### The input
▼

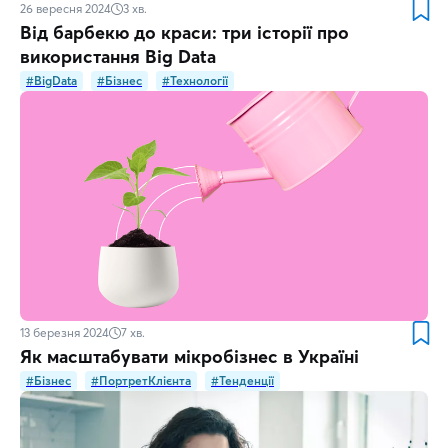
26 вересня 2024
3
хв.
Від барбекю до краси: три історії про
використання Big Data
#BigData
#Бізнес
#Технології
13 березня 2024
7
хв.
Як масштабувати мікробізнес в Україні
#Бізнес
#ПортретКлієнта
#Тенденції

▲

### Problem description
Output the data above in full. Skip every picture.

### Response area
26 вересня 2024
3
хв.
Від барбекю до краси: три історії про
використання Big Data
#BigData
#Бізнес
#Технології
13 березня 2024
7
хв.
Як масштабувати мікробізнес в Україні
#Бізнес
#ПортретКлієнта
#Тенденції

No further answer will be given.